2. PIH in most cases will go away if left alone. If it has been there less than 6 months. leave it alone or use some topicals.

3. You can use the medlite but be very careful as you can depigment the area.

4. Depends on what peels you are talking about. I will do Blue peels an this class but always pretreat with the Obagi system.

5. Microderms are safe but make sure your aesthetician does not get overly aggressive as even aggressive microderms can cause PIH in some ethnic skin.

6. Yes, you can use the Fraxel 1500 but again be cautious. Type in Fraxel in the search area and you will see a lot of discussion for settings for a typical pt like yours.
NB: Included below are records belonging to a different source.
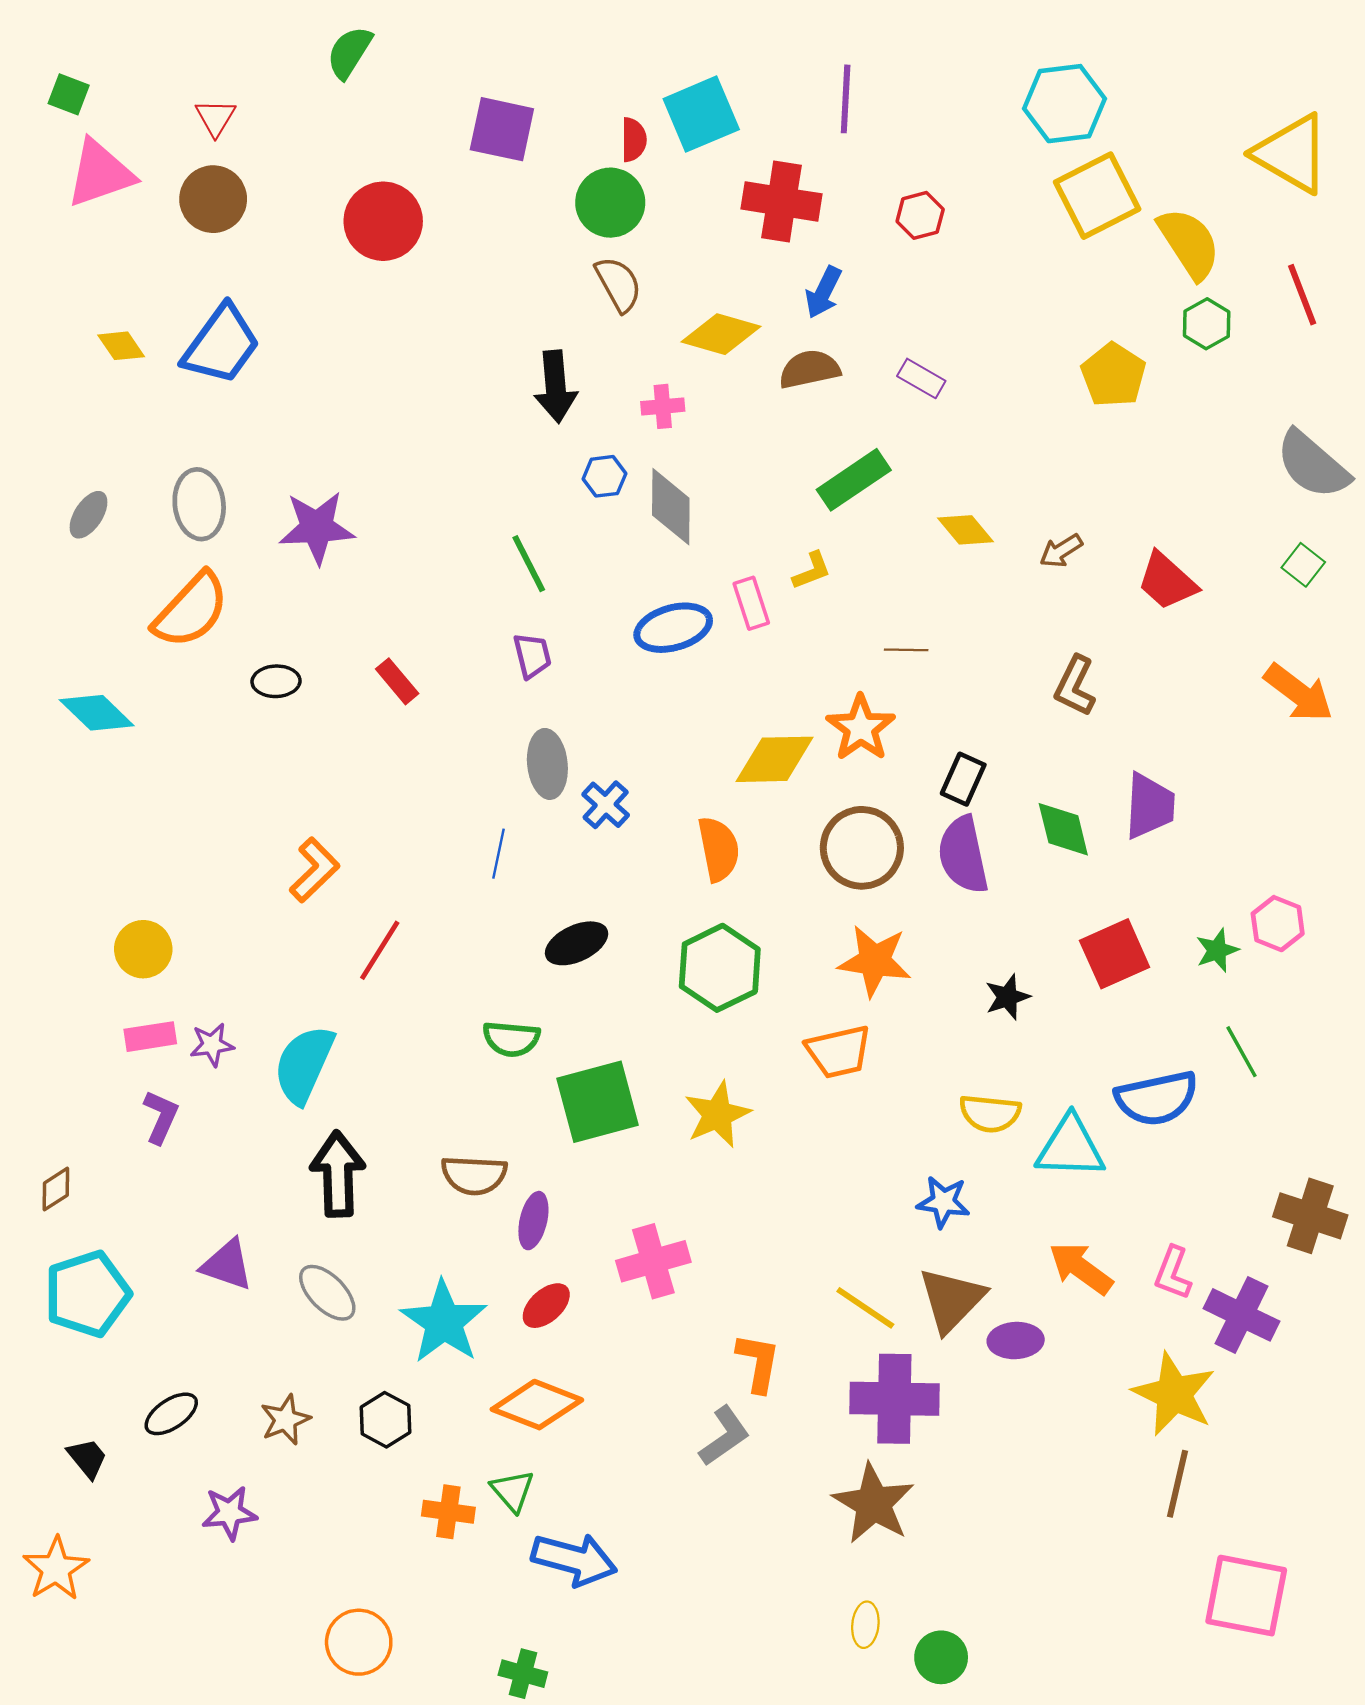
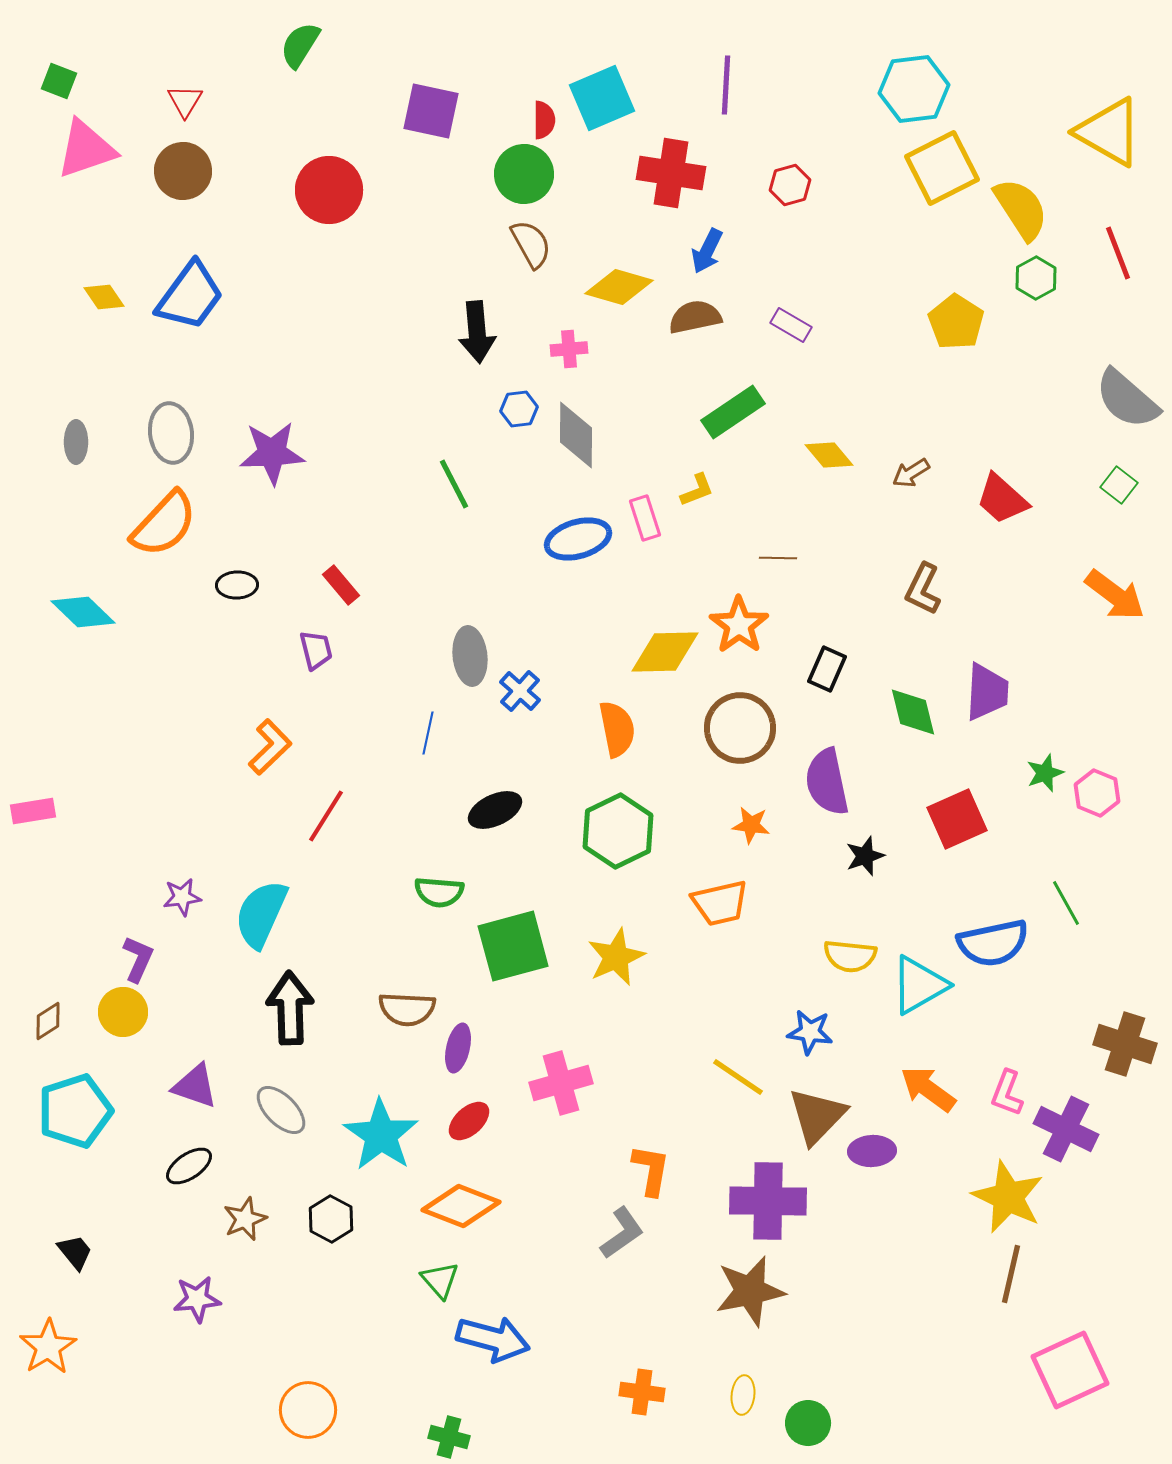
gray ellipse: (89, 515) -> (76, 442), turned -33
purple trapezoid: (532, 656) -> (316, 650), moved
purple semicircle: (963, 855) -> (827, 782), moved
yellow circle: (143, 949) -> (123, 1012), moved
green star: (1217, 950) -> (1045, 773), moved
orange star: (875, 961) -> (751, 825), size x0.6
pink rectangle: (150, 1037) -> (33, 811), moved
cyan triangle: (1070, 1147) -> (919, 985), turned -32
yellow line: (865, 1308) -> (738, 1077), moved
black ellipse: (171, 1414) -> (189, 1166), moved
brown star: (874, 1504) -> (750, 1291), turned 30
orange cross: (448, 1512) -> (642, 1392), moved
pink square: (1246, 1596) -> (1070, 1370), turned -36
09.4 | Unregistered CommenterLH

MDJOHN:
In regards to Fraxel, I hace recently changed my protocol based on recommendation from a very experienced colleague from this blog. So far, I have had better success. In general, you want to use higher fluency (15 J/cm2), thus much less MTZ's (drilled holes) on the skin surface and keep the treatment level low (start with 4). Patients actually tolerate this better than fluency of 5-6 joules. Subsequently you can increase TL to 6-7.
George:
I agreed with what LH said since the risks of further AE's outweight any benefits from doing more such as IPL's or Q-switched or peels. I would tell them to be patient, use sun block at all time and wait out for the melanocytes to "even out" on their own over 6-12 month time.

09.4 | Unregistered Commenterpmdoc

Is anyone using medlite for melasma on skin type 4 and 5 and what settings are you using. We have Lumenis IPL, BBL and medlite (as well as fractional devices which we don't use as often due to downtime and expense). Which one do you guys recommend? Please help: struggling with melasma pts!